CA Paris, Pôle 5 - ch. 1, 24 janvier 2024, n° 23/09086

PARIS

Arrêt

Autre

PARTIES

Défendeur :

Double Check (SELAS), Mia Prod (SARL)

COMPOSITION DE LA JURIDICTION

Président :

Mme Douillet

Conseillers :

Mme Barutel, Mme Bohée

Avocats :

Me Boccon Gibod, Me Iteanu, Me Hervey-Chupin, Me Fellous

T. com. Paris, 8e ch., du 17 mai 2023, n…

17 mai 2023

EXPOSE DU LITIGE

Par jugement du 13 septembre 2022, le tribunal de commerce de Marseille a notamment, sous le bénéfice de l'exécution provisoire :

- déclaré que la Sarl Agence de Diffusion de Produits, la Srl Colorpack, la Sas Spray Couleur, et la Sas Colorpack France ont ensemble commis des agissements constitutifs de concurrence déloyale et de parasitisme économique à l'égard de la Sas Sinto ;

- déclaré la Sas Sinto recevable en ses demandes formées à l'encontre de la Sarl Agence de Diffusion de Produits et de la Srl Colorpack ;

- condamné in solidum la Sarl Agence de Diffusion de Produits, la Srl Colorpack, la Sas Spray Couleur et la Sas Colorpack France à payer à la Sas Sinto les sommes de :

- 50.000 € au titre du préjudice moral ;

- 518.834 € au titre du préjudice matériel ;

- débouté la Sas Sinto de sa demande de publication du jugement et de ses demandes formées au titre du préjudice d'image et de la procédure abusive de la Sarl Agence de Diffusion de Produits ;

- déclaré d'office la Srl Colorpack irrecevable en son appel en garantie diligenté à l'encontre de M. [U] [P] ;

- débouté la Srl Colorpack de son appel en garantie formé à l'encontre de la Sarl Agence de Diffusion de Produits, de la Sas Spray Couleur et de la Sas Colorpack France ; 

- débouté la Sarl Agence de Diffusion de Produits de ses demandes reconventionnelles ;

- déclaré valable la clause 14 du contrat d'agent commercial liant la Sarl Agence de Diffusion de Produits et la Sas Sinto ;

- condamné conjointement la Sarl Agence de Diffusion de Produits, la Srl Colorpack, la Sas Spray Couleur et la Sas Colorpack France à payer à la Sas Sinto la somme de 30.000 € au titre des dispositions de l'article 700 du code de procédure civile ;

- condamné conjointement la Sarl Agence de Diffusion de Produits, la Srl Colorpack, la Sas Spray Couleur et la Sas Colorpack France aux dépens ;

- rejeté pour le surplus toutes autres demandes, fins, et conclusions contraires aux dispositions du présent jugement.

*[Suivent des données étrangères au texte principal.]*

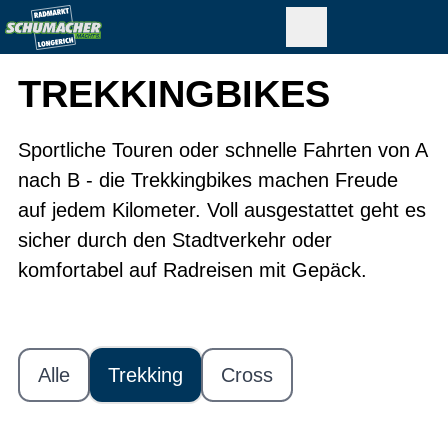
TREKKINGBIKES
Sportliche Touren oder schnelle Fahrten von A
nach B - die Trekkingbikes machen Freude
auf jedem Kilometer. Voll ausgestattet geht es
sicher durch den Stadtverkehr oder
komfortabel auf Radreisen mit Gepäck.
Alle
Trekking
Cross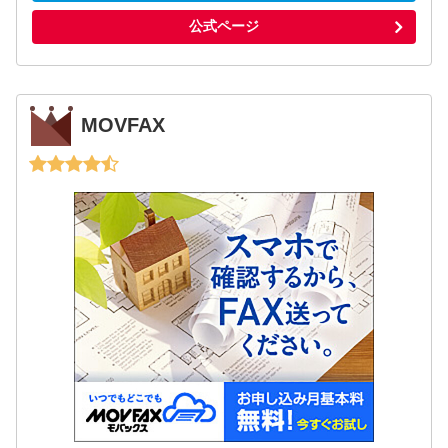
公式ページ
MOVFAX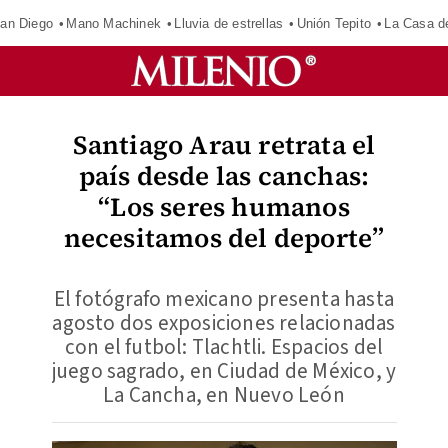
an Diego
Mano Machinek
Lluvia de estrellas
Unión Tepito
La Casa d
Santiago Arau retrata el
país desde las canchas:
“Los seres humanos
necesitamos del deporte”
El fotógrafo mexicano presenta hasta
agosto dos exposiciones relacionadas
con el futbol: Tlachtli. Espacios del
juego sagrado, en Ciudad de México, y
La Cancha, en Nuevo León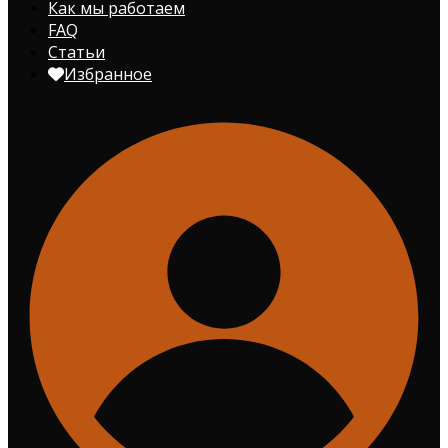
Как мы работаем
FAQ
Статьи
Избранное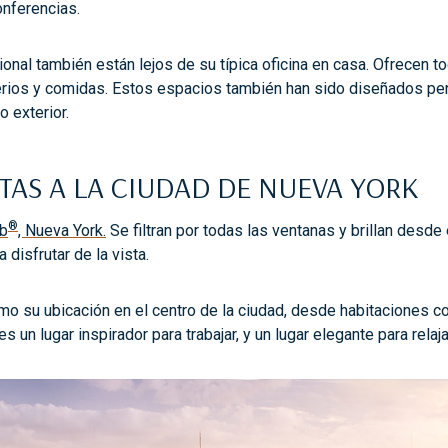
onferencias.
nal también están lejos de su típica oficina en casa. Ofrecen t
gerios y comidas. Estos espacios también han sido diseñados pe
 exterior.
TAS A LA CIUDAD DE NUEVA YORK
®
ub
, Nueva York.
Se filtran por todas las ventanas y brillan desde 
disfrutar de la vista.
o su ubicación en el centro de la ciudad, desde habitaciones co
es un lugar inspirador para trabajar, y un lugar elegante para rela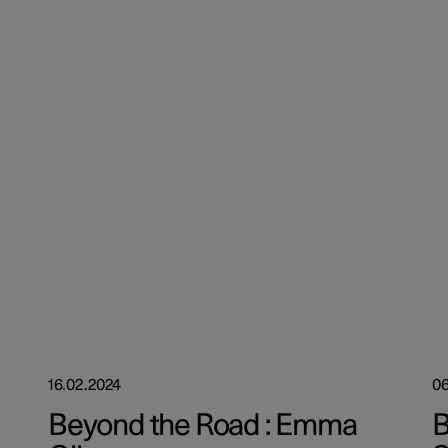
16.02.2024
06
Beyond the Road : Emma
B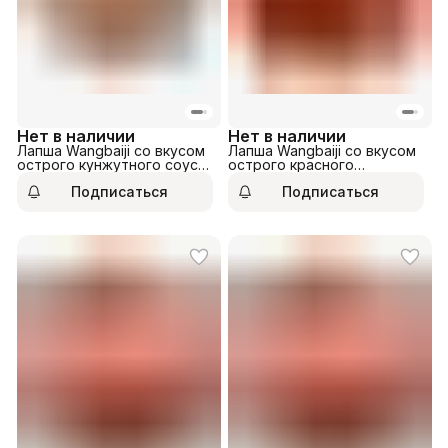
Нет в наличии
Нет в наличии
Лапша Wangbaiji со вкусом
Лапша Wangbaiji со вкусом
острого кунжутного соуса
острого красного
по-сычуаньски 100гр
кунжутного масла 91гр
Подписаться
Подписаться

Par acte du 7 octobre 2022, la Srl Colorpack a interjeté appel du jugement.

Par jugement du 10 janvier 2023 du tribunal de commerce de Vienne, une procédure de liquidation judiciaire a été ouverte à l'encontre de la Sarl Agence de Diffusion de Produits, la Selarl Alliance MJ ayant été nommée ès qualité de liquidateur.

Par jugement du 19 janvier 2023 du tribunal de commerce de Gap, la procédure de sauvegarde prononcée à l'égard de la Sas Spray Couleur a été convertie en liquidation judiciaire.

Par conclusions d'incident enregistrées par voie dématérialisée le 3 avril 2023, puis reprises par conclusions enregistrées le 17 novembre 2023, auxquelles il convient de se reporter pour l'exposé détaillé des prétentions et moyens, la Sas Sinto a saisi le conseiller de la mise en état d'une demande radiation pour absence d'exécution de la décision déférée sur le fondement de l'article 524 du code de procédure civile, et sollicite la condamnation de la Srl Colorpack au paiement de la somme de 5.000 € sur le fondement de l'article 700 du code de procédure civile, ainsi qu'aux dépens, dont distraction au profit de la Selarl Lexavoue [Localité 7].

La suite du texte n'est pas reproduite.